Transcribed page contents
---------------
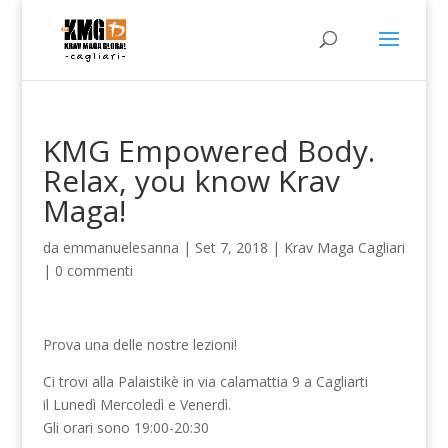
KMG Empowered Body.
Relax, you know Krav
Maga!
da
emmanuelesanna
|
Set 7, 2018
|
Krav Maga Cagliari
|
0 commenti
Prova una delle nostre lezioni!
Ci trovi alla Palaistikè in via calamattia 9 a Cagliarti
il Lunedì Mercoledì e Venerdì.
Gli orari sono 19:00-20:30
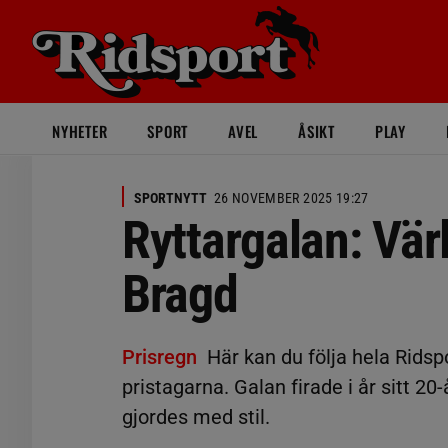
NYHETER
SPORT
AVEL
ÅSIKT
PLAY
SPORTNYTT
26 NOVEMBER 2025 19:27
Ryttargalan: Vär
Bragd
Prisregn
Här kan du följa hela Ridsp
pristagarna. Galan firade i år sitt 2
gjordes med stil.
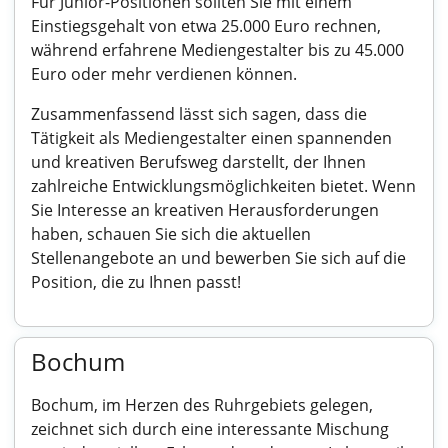
Für Junior-Positionen sollten Sie mit einem
Einstiegsgehalt von etwa 25.000 Euro rechnen,
während erfahrene Mediengestalter bis zu 45.000
Euro oder mehr verdienen können.
Zusammenfassend lässt sich sagen, dass die
Tätigkeit als Mediengestalter einen spannenden
und kreativen Berufsweg darstellt, der Ihnen
zahlreiche Entwicklungsmöglichkeiten bietet. Wenn
Sie Interesse an kreativen Herausforderungen
haben, schauen Sie sich die aktuellen
Stellenangebote an und bewerben Sie sich auf die
Position, die zu Ihnen passt!
Bochum
Bochum, im Herzen des Ruhrgebiets gelegen,
zeichnet sich durch eine interessante Mischung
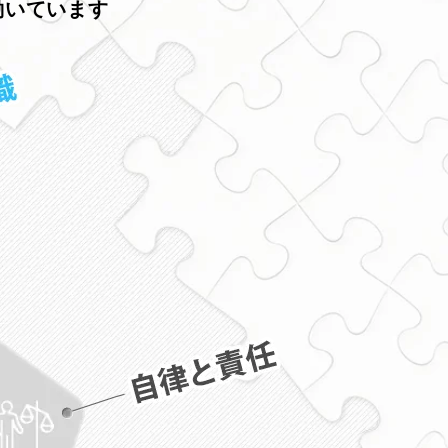
働いています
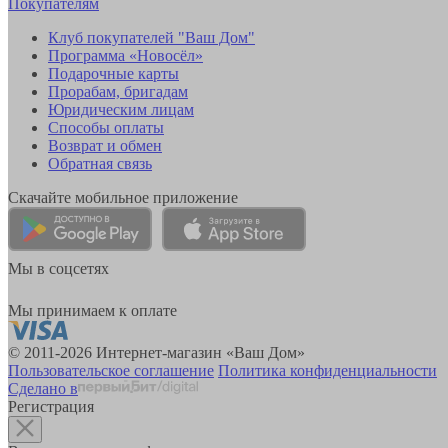
Покупателям
Клуб покупателей "Ваш Дом"
Программа «Новосёл»
Подарочные карты
Прорабам, бригадам
Юридическим лицам
Способы оплаты
Возврат и обмен
Обратная связь
Скачайте мобильное приложение
Мы в соцсетях
Мы принимаем к оплате
© 2011-2026 Интернет-магазин «Ваш Дом»
Пользовательское соглашение
Политика конфиденциальности
Сделано в
Регистрация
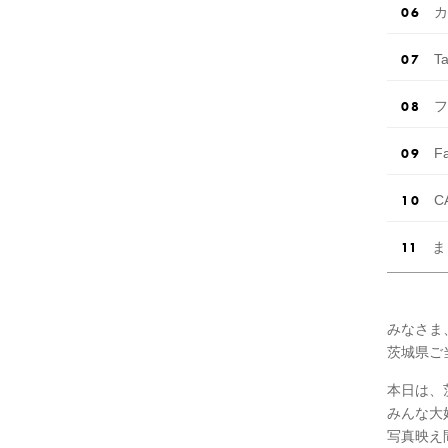
カ
Ta
フ
Fa
C
ま
みなさま
茨城県ご
本日は、
みんな大
写真映え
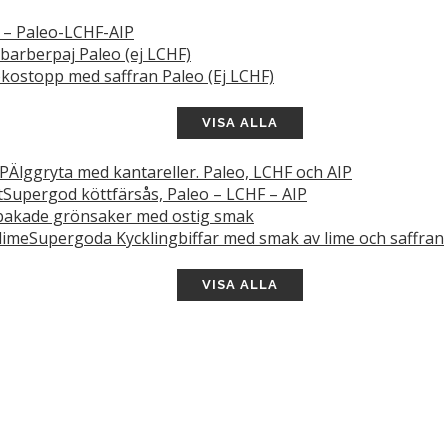
s – Paleo-LCHF-AIP
barberpaj Paleo (ej LCHF)
kostopp med saffran Paleo (Ej LCHF)
VISA ALLA
Älggryta med kantareller. Paleo, LCHF och AIP
Supergod köttfärsås, Paleo – LCHF – AIP
akade grönsaker med ostig smak
Supergoda Kycklingbiffar med smak av lime och saffran
VISA ALLA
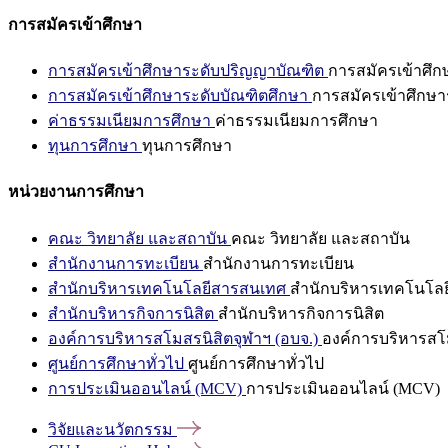
การสมัครเข้าศึกษา
การสมัครเข้าศึกษาระดับปริญญาบัณฑิต
การสมัครเข้าศึ
การสมัครเข้าศึกษาระดับบัณฑิตศึกษา
การสมัครเข้าศึกษา
ค่าธรรมเนียมการศึกษา
ค่าธรรมเนียมการศึกษา
ทุนการศึกษา
ทุนการศึกษา
หน่วยงานการศึกษา
คณะ วิทยาลัย และสถาบัน
คณะ วิทยาลัย และสถาบัน
สำนักงานการทะเบียน
สำนักงานการทะเบียน
สำนักบริหารเทคโนโลยีสารสนเทศ
สำนักบริหารเทคโนโล
สำนักบริหารกิจการนิสิต
สำนักบริหารกิจการนิสิต
องค์การบริหารสโมสรนิสิตจุฬาฯ (อบจ.)
องค์การบริหารสโม
ศูนย์การศึกษาทั่วไป
ศูนย์การศึกษาทั่วไป
การประเมินออนไลน์ (MCV)
การประเมินออนไลน์ (MCV)
วิจัยและนวัตกรรม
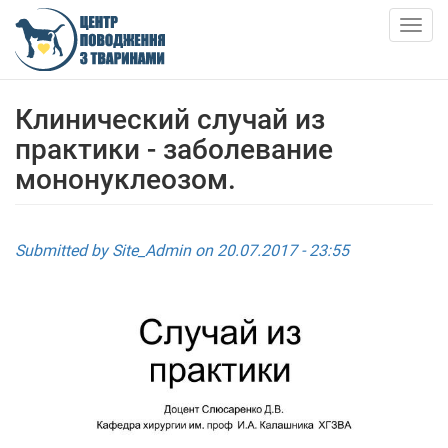
Skip
to
Togg
main
navig
content
ПРО НАС
Клинический случай из
практики - заболевание
НОВИНИ
мононуклеозом.
СТАТТІ
Submitted by
Site_Admin
on 20.07.2017 - 23:55
ПОСЛУГИ
ПРИТУЛОК
АНКЕТИ ТВАРИН
КОНТАКТИ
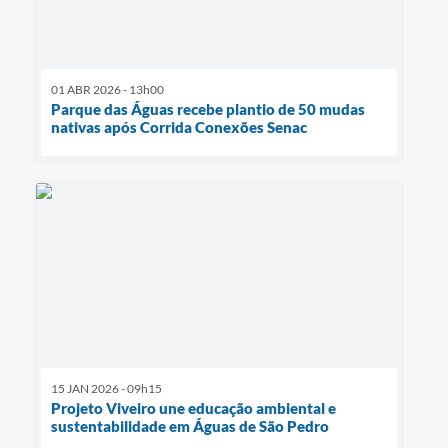
01 ABR 2026 - 13h00
Parque das Águas recebe plantio de 50 mudas
nativas após Corrida Conexões Senac
15 JAN 2026 - 09h15
Projeto Viveiro une educação ambiental e
sustentabilidade em Águas de São Pedro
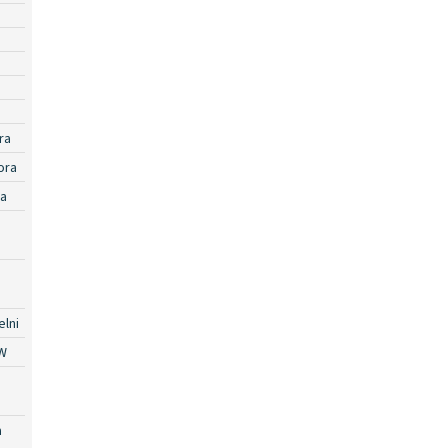
ra
ora
ra
lni
W
a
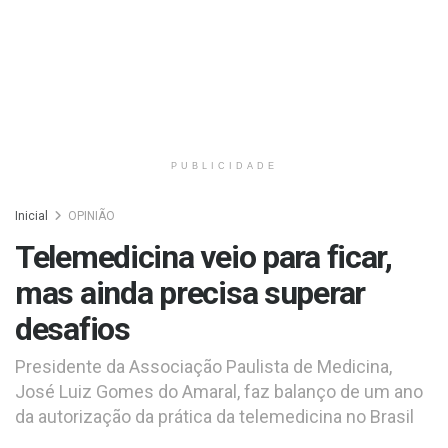
PUBLICIDADE
Inicial
OPINIÃO
Telemedicina veio para ficar,
mas ainda precisa superar
desafios
Presidente da Associação Paulista de Medicina,
José Luiz Gomes do Amaral, faz balanço de um ano
da autorização da prática da telemedicina no Brasil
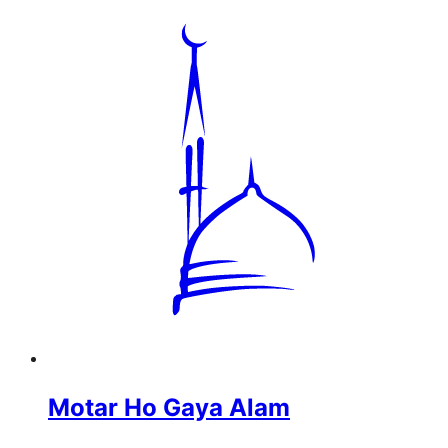
Motar Ho Gaya Alam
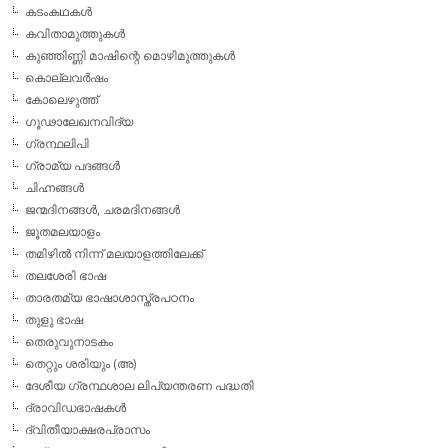
കടംകഥകള്‍
കവിതാമുത്തുകള്‍
കുഞ്ഞിണ്ണി മാഷിന്റെ മൊഴിമുത്തുകള്‍
കൊല്ലവര്‍ഷം
കോലെഴുത്ത്
ഗൂഢാലേഖനവിദ്യ
ഗ്രന്ഥലിപി
ഗ്രാമ്യ പദങ്ങള്‍
ചിഹ്നങ്ങള്‍
ജന്മദിനങ്ങള്‍, ചരമദിനങ്ങള്‍
ജൂതമലയാളം
തമിഴില്‍ നിന്ന് മലയാളത്തിലേക്ക്
തലശേരി ഭാഷ
താരതമ്യ ഭാഷാശാസ്ത്രപഠനം
തുളു ഭാഷ
തെരുവുനാടകം
തെറ്റും ശരിയും (അ)
ദേശീയ ഗ്രന്ഥശാല ലിപ്യന്തരണ പദ്ധതി
ദ്രാവിഡഭാഷകള്‍
ദ്വിതീയാക്ഷരപ്രാസം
---------------
## YOUR TASK
Find the lines above that contain "กษาระด" and report their number, without comment.

## WRITTEN SOLUTION
2